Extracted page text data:
++++++++++

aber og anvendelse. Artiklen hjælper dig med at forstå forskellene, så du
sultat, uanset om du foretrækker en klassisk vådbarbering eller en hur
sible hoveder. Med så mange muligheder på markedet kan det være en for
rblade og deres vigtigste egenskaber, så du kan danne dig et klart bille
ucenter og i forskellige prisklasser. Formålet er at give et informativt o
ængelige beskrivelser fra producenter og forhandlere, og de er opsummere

++++++++++

▸ WORK TASK:
Nothing but the lines from the one with "ucenter og i" through the end of the data above should be reproduced, each exactly, both ends included.

▸ PROBLEM SOLUTION:
ucenter og i forskellige prisklasser. Formålet er at give et informativt o
ængelige beskrivelser fra producenter og forhandlere, og de er opsummere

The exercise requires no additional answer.